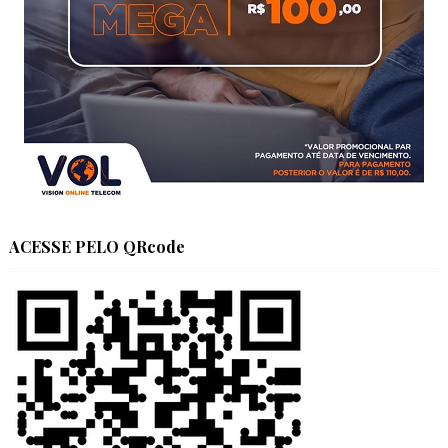
ACESSE PELO QRcode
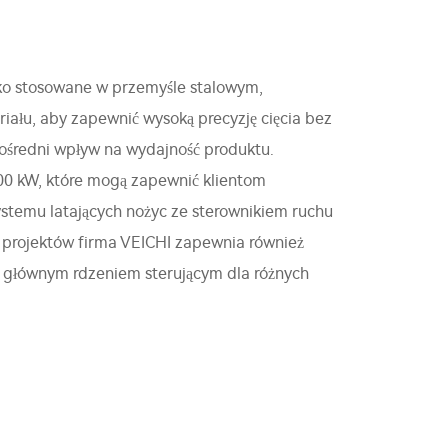
oko stosowane w przemyśle stalowym,
iału, aby zapewnić wysoką precyzję cięcia bez
pośredni wpływ na wydajność produktu.
200 kW, które mogą zapewnić klientom
ystemu latających nożyc ze sterownikiem ruchu
 projektów firma VEICHI zapewnia również
 głównym rdzeniem sterującym dla różnych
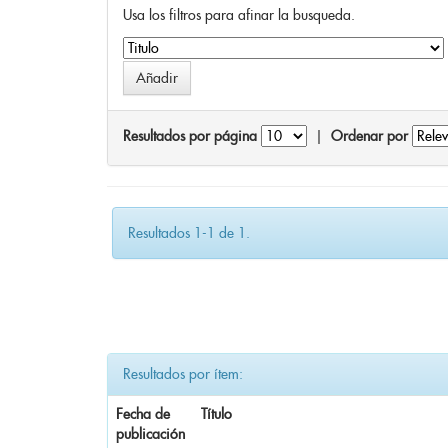
Usa los filtros para afinar la busqueda.
Resultados por página
|
Ordenar por
Resultados 1-1 de 1.
Resultados por ítem:
Fecha de
Título
publicación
_____
Apart from the images, everything in the records must be repeated exactly.

ACESSE PELO QRcode
oko stosowane w przemyśle stalowym,
iału, aby zapewnić wysoką precyzję cięcia bez
pośredni wpływ na wydajność produktu.
200 kW, które mogą zapewnić klientom
ystemu latających nożyc ze sterownikiem ruchu
 projektów firma VEICHI zapewnia również
 głównym rdzeniem sterującym dla różnych
Usa los filtros para afinar la busqueda.
Resultados por página
|
Ordenar por
Resultados 1-1 de 1.
Resultados por ítem:
Fecha de
Título
publicación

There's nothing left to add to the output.